:: Directions for this task ::
All entries below must be written out verbatim, and the images must be dropped.

:: Information given ::
========

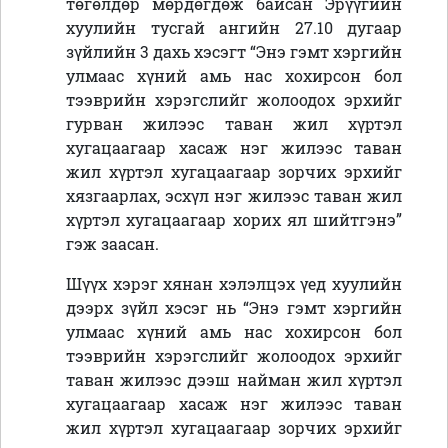
төгөлдөр мөрдөгдөж байсан Эрүүгийн
хуулийн тусгай ангийн 27.10 дугаар
зүйлийн 3 дахь хэсэгт “Энэ гэмт хэргийн
улмаас хүний амь нас хохирсон бол
тээврийн хэрэгслийг жолоодох эрхийг
гурван жилээс таван жил хүртэл
хугацаагаар хасаж нэг жилээс таван
жил хүртэл хугацаагаар зорчих эрхийг
хязгаарлах, эсхүл нэг жилээс таван жил
хүртэл хугацаагаар хорих ял шийтгэнэ”
гэж заасан.
Шүүх хэрэг хянан хэлэлцэх үед хуулийн
дээрх зүйл хэсэг нь “Энэ гэмт хэргийн
улмаас хүний амь нас хохирсон бол
тээврийн хэрэгслийг жолоодох эрхийг
таван жилээс дээш найман жил хүртэл
хугацаагаар хасаж нэг жилээс таван
жил хүртэл хугацаагаар зорчих эрхийг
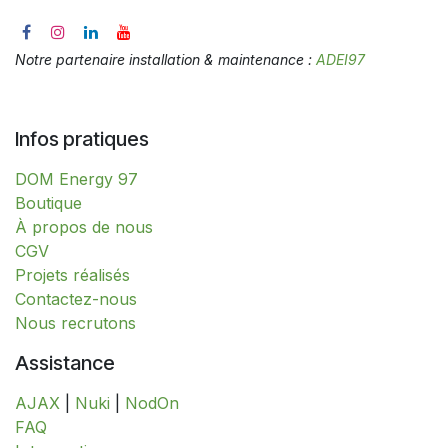
Notre partenaire installation & maintenance :
ADEI97
Infos pratiques
DOM Energy 97
​​​​​​​​​​​​​​​​​​​​​​​​​​​​​​​​​​​​​​​​​​​​​​​​​​​​​​​​​​​​​​​​​​​​​​​B​o​ut​i​q​u​e​
À propos de nous
CGV
Projets réalisés
Contactez-nous
Nous recrutons
Assistance
AJAX
|
Nuki
|
NodOn
FAQ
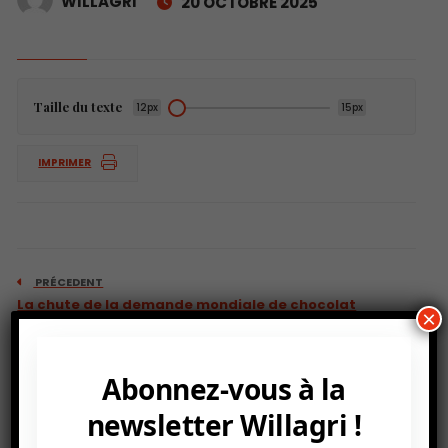
WILLAGRI
20 OCTOBRE 2025
Taille du texte
12px
15px
IMPRIMER
PRÉCEDENT
La chute de la demande mondiale de chocolat
×
s’aggrave subissant encore l’effet de l’envolée du
cours du cacao en 2024
Abonnez-vous à la
newsletter Willagri !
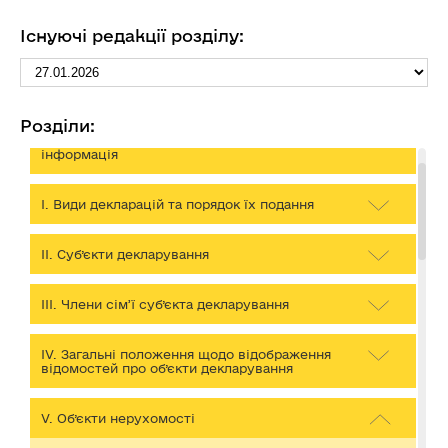
Існуючі редакції розділу:
Декларування
Розділи:
Розміри прожиткового мінімуму та інша
інформація
І. Види декларацій та порядок їх подання
ІІ. Суб’єкти декларування
ІІІ. Члени сім’ї суб’єкта декларування
IV. Загальні положення щодо відображення
відомостей про об’єкти декларування
V. Об’єкти нерухомості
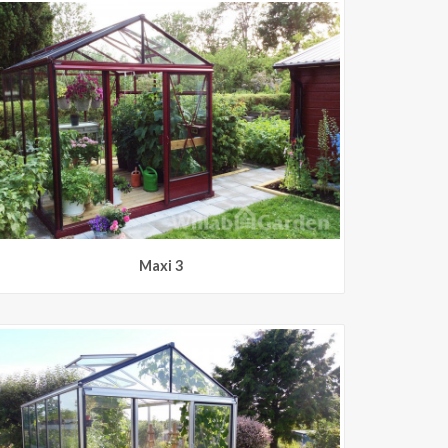
Maxi 3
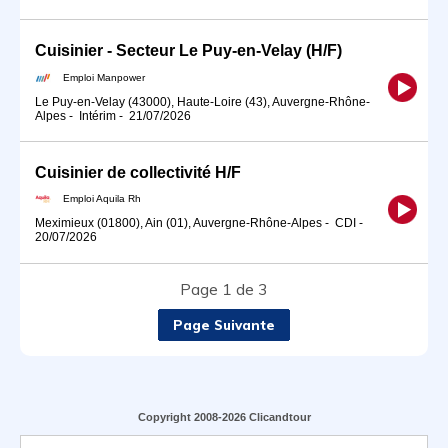
Cuisinier - Secteur Le Puy-en-Velay (H/F)
Emploi Manpower
Le Puy-en-Velay (43000), Haute-Loire (43), Auvergne-Rhône-
Alpes
-
Intérim
-
21/07/2026
Cuisinier de collectivité H/F
Emploi Aquila Rh
Meximieux (01800), Ain (01), Auvergne-Rhône-Alpes
-
CDI
-
20/07/2026
Page 1 de 3
Page Suivante
Copyright 2008-2026 Clicandtour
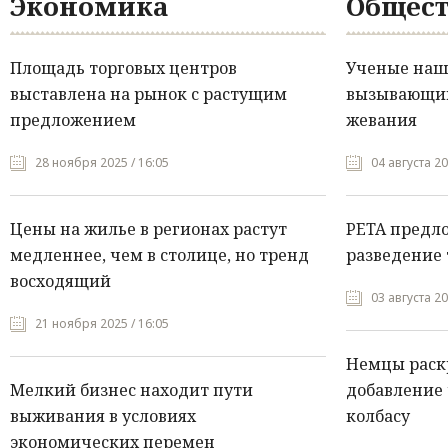
Экономика
Общест
Площадь торговых центров
Ученые нашл
выставлена на рынок с растущим
вызывающий
предложением
жевания
28 ноября 2025 / 16:05
04 августа 20
Цены на жилье в регионах растут
PETA предл
медленнее, чем в столице, но тренд
разведение 
восходящий
03 августа 20
21 ноября 2025 / 16:05
Немцы раск
Мелкий бизнес находит пути
добавление 
выживания в условиях
колбасу
экономических перемен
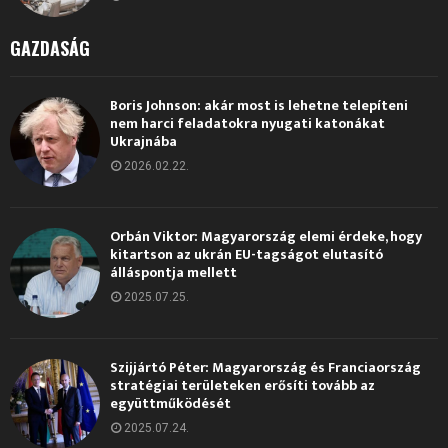
GAZDASÁG
Boris Johnson: akár most is lehetne telepíteni
nem harci feladatokra nyugati katonákat
Ukrajnába
2026.02.22.
Orbán Viktor: Magyarország elemi érdeke, hogy
kitartson az ukrán EU-tagságot elutasító
álláspontja mellett
2025.07.25.
Szijjártó Péter: Magyarország és Franciaország
stratégiai területeken erősíti tovább az
együttműködését
2025.07.24.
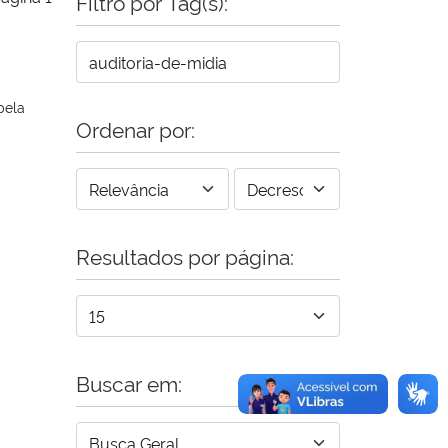
Filtro por Tag(s):
pela
Ordenar por:
Resultados por página:
Buscar em:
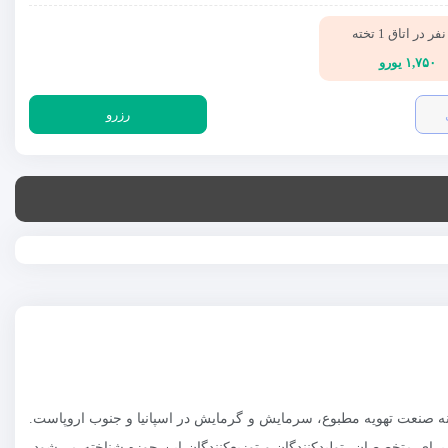
ر در اتاق 1 تخته
۱,۷۵۰ یورو
رزرو
ن رویدادهای بین‌المللی در زمینه صنعت تهویه مطبوع، سرمایش و گرمایش در اسپانیا و جنوب اروپاست.
برای متخصصان، تولیدکنندگان و توزیع‌کنندگان این حوزه شناخته می‌شود.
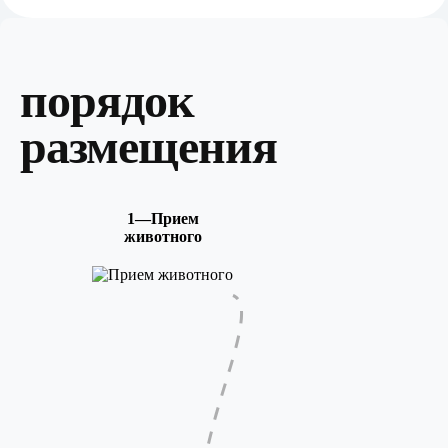
порядок
размещения
1—Прием
животного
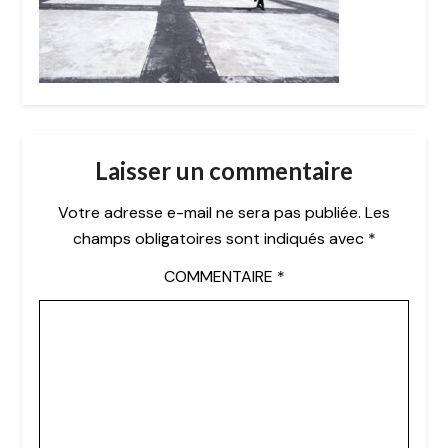
Laisser un commentaire
Votre adresse e-mail ne sera pas publiée.
Les
champs obligatoires sont indiqués avec
*
COMMENTAIRE
*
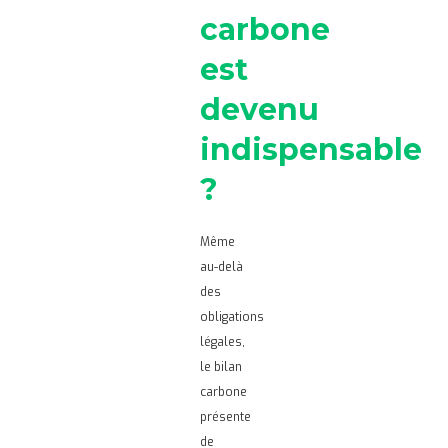
carbone
est
devenu
indispensable
?
Même
au-delà
des
obligations
légales,
le bilan
carbone
présente
de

========

:: Result of the task ::
төгөлдөр мөрдөгдөж байсан Эрүүгийн
хуулийн тусгай ангийн 27.10 дугаар
зүйлийн 3 дахь хэсэгт “Энэ гэмт хэргийн
улмаас хүний амь нас хохирсон бол
тээврийн хэрэгслийг жолоодох эрхийг
гурван жилээс таван жил хүртэл
хугацаагаар хасаж нэг жилээс таван
жил хүртэл хугацаагаар зорчих эрхийг
хязгаарлах, эсхүл нэг жилээс таван жил
хүртэл хугацаагаар хорих ял шийтгэнэ”
гэж заасан.
Шүүх хэрэг хянан хэлэлцэх үед хуулийн
дээрх зүйл хэсэг нь “Энэ гэмт хэргийн
улмаас хүний амь нас хохирсон бол
тээврийн хэрэгслийг жолоодох эрхийг
таван жилээс дээш найман жил хүртэл
хугацаагаар хасаж нэг жилээс таван
жил хүртэл хугацаагаар зорчих эрхийг
Notre partenaire installation & maintenance :
ADEI97
Infos pratiques
DOM Energy 97
​​​​​​​​​​​​​​​​​​​​​​​​​​​​​​​​​​​​​​​​​​​​​​​​​​​​​​​​​​​​​​​​​​​​​​​B​o​ut​i​q​u​e​
À propos de nous
CGV
Projets réalisés
Contactez-nous
Nous recrutons
Assistance
AJAX
|
Nuki
|
NodOn
FAQ
WILLAGRI
20 OCTOBRE 2025
Taille du texte
12px
15px
IMPRIMER
PRÉCEDENT
La chute de la demande mondiale de chocolat
×
s’aggrave subissant encore l’effet de l’envolée du
cours du cacao en 2024
Abonnez-vous à la
newsletter Willagri !
Існуючі редакції розділу:
Декларування
Розділи:
Розміри прожиткового мінімуму та інша
інформація
І. Види декларацій та порядок їх подання
ІІ. Суб’єкти декларування
ІІІ. Члени сім’ї суб’єкта декларування
IV. Загальні положення щодо відображення
відомостей про об’єкти декларування
V. Об’єкти нерухомості
Maxi 3
Cuisinier - Secteur Le Puy-en-Velay (H/F)
Emploi Manpower
Le Puy-en-Velay (43000), Haute-Loire (43), Auvergne-Rhône-
Alpes
-
Intérim
-
21/07/2026
Cuisinier de collectivité H/F
Emploi Aquila Rh
Meximieux (01800), Ain (01), Auvergne-Rhône-Alpes
-
CDI
-
20/07/2026
Page 1 de 3
Page Suivante
Copyright 2008-2026 Clicandtour
Экономика
Общест
Площадь торговых центров
Ученые нашл
выставлена на рынок с растущим
вызывающий
предложением
жевания
28 ноября 2025 / 16:05
04 августа 20
Цены на жилье в регионах растут
PETA предл
медленнее, чем в столице, но тренд
разведение 
восходящий
03 августа 20
21 ноября 2025 / 16:05
Немцы раск
Мелкий бизнес находит пути
добавление 
выживания в условиях
колбасу
экономических перемен
GAZDASÁG
Boris Johnson: akár most is lehetne telepíteni
nem harci feladatokra nyugati katonákat
Ukrajnába
2026.02.22.
Orbán Viktor: Magyarország elemi érdeke, hogy
kitartson az ukrán EU-tagságot elutasító
álláspontja mellett
2025.07.25.
Szijjártó Péter: Magyarország és Franciaország
stratégiai területeken erősíti tovább az
együttműködését
2025.07.24.
Filtro por Tag(s):
pela
Ordenar por:
Resultados por página:
Buscar em:
ر در اتاق 1 تخته
۱,۷۵۰ یورو
رزرو
ن رویدادهای بین‌المللی در زمینه صنعت تهویه مطبوع، سرمایش و گرمایش در اسپانیا و جنوب اروپاست.
برای متخصصان، تولیدکنندگان و توزیع‌کنندگان این حوزه شناخته می‌شود.
порядок
размещения
1—Прием
животного
Laisser un commentaire
Votre adresse e-mail ne sera pas publiée.
Les
champs obligatoires sont indiqués avec
*
COMMENTAIRE
*
carbone
est
devenu
indispensable
?
Même
au-delà
des
obligations
légales,
le bilan
carbone
présente
de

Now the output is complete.